Insufficient or poor-quality sleep produces more than grogginess. Inadequate sleep may be a significant factor in childhood obesity, poor decision-making, and lower performance at school.

PROVIDENCE, R.I. [Brown University] — The importance of sleep for children and teenagers is well-documented, but many young people fail to get the rest they need because of the pace and schedule of modern life. Inadequate sleep in school-age children could be one factor contributing to the growing rate of pediatric obesity. For teenagers, a naturally occurring biological shift at adolescence is at odds with the early start times at many high schools. This lack of sleep for teens affects their physical and emotional health as well as impacts their school performance.

Two Brown University researchers specialize in the effects that lack of sleep has on children and are available to comment on the growing problem and offer recommendations.

Mary Carskadon:
Mary Carskadon
Mary Carskadon, Ph.D.
Professor of Psychiatry and Human Behavior
Director of Chronobiology/Sleep Research at Emma Pendleton Bradley Hospital

At adolescence, teenagers experience a shift in their biological clocks that causes an approximate two-hour delay in the time that they are ready to sleep. Many times, this change coincides with an earlier start time for high school. Mary Carskadon, professor of psychiatry and human behavior at the Warren Alpert Medical School of Brown University, has studied these biological shifts and the lifestyles that may result in inadequate amounts of sleep for many teenagers. Several school districts have acted on Carskadon’s research by delaying the start of the high school day.
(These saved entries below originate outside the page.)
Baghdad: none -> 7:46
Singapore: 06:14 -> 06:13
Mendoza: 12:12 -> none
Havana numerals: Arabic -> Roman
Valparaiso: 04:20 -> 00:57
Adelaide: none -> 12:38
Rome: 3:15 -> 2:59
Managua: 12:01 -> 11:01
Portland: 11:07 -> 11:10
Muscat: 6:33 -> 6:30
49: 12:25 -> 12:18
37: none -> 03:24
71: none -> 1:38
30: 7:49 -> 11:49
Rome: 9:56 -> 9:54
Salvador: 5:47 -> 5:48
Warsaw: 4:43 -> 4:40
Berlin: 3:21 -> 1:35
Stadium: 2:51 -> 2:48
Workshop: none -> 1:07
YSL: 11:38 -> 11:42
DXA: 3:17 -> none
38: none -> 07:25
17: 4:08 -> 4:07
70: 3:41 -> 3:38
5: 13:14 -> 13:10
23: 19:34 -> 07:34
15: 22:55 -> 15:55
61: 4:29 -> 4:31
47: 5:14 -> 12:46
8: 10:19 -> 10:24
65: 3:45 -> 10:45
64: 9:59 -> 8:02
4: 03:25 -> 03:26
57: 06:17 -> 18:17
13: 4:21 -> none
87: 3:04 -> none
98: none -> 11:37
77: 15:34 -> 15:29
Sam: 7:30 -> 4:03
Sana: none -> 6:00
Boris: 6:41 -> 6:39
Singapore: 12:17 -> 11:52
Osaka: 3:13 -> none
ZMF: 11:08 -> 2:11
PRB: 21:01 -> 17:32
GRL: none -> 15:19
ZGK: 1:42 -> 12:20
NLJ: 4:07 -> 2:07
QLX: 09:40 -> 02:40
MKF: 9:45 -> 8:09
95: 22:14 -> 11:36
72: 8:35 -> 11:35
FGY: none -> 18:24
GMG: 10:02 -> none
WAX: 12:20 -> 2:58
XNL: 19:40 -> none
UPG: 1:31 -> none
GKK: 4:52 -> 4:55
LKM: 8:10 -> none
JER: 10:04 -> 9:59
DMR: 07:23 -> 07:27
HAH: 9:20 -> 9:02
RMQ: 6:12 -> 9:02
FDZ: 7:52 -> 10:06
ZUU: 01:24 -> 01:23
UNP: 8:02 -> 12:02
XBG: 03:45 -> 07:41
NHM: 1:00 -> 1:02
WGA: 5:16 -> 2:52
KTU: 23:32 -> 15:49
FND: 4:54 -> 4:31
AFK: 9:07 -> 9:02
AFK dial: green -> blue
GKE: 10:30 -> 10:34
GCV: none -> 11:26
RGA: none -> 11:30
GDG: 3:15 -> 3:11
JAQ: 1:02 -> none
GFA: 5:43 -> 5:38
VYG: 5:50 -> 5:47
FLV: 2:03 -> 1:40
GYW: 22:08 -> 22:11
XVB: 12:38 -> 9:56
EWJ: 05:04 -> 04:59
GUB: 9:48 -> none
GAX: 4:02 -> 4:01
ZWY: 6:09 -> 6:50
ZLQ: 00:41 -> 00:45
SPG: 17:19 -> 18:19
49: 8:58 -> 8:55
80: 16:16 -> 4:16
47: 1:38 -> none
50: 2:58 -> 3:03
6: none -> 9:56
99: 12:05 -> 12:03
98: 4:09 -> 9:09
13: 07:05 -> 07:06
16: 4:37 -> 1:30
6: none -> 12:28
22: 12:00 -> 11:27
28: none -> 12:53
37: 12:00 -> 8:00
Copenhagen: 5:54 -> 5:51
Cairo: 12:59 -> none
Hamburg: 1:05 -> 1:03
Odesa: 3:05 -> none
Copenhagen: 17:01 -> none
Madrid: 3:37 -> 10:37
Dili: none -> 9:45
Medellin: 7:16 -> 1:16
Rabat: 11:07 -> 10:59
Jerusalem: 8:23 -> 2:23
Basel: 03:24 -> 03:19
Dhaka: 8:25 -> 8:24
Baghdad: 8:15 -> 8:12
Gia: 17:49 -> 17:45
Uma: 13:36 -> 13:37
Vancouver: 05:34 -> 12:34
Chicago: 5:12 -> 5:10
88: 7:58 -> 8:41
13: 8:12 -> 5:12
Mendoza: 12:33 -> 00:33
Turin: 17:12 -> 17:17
In addition to recommending later starting times for high school, Carskadon believes that reducing computer and TV use before bedtime will help teenagers get more sleep. A well-rested teenager can avoid sleep deprivation effects, such as lower grades, a higher risk of car accidents, and mood changes, such as increase in depression.

Judith Owens:
Judith Owens
Judith Owens, M.D.
Associate Professor of Pediatrics
Director, Pediatric Sleep Disorders Clinic, Hasbro Children’s Hospital

Children between the ages of six and 12 need approximately 10 to 11 hours of sleep at night. When they have a sleepless night, children respond with changes to insulin and glucose levels as well as the hormones that regulate hunger and appetite. The next day, they are likely to be hungrier and choose higher calorie and more carbohydrate-dense food. A consistent lack of sleep and the resulting eating habits can be a factor in childhood obesity. In addition, for some children, sleep apnea makes a good night’s sleep impossible. Without consistent sleep, these children can be distracted and have compromised executive functions, such as time management and the ability to make decisions. If parents and teachers are not aware of the effects that sleeplessness can have, this behavior could be interpreted as ADHD.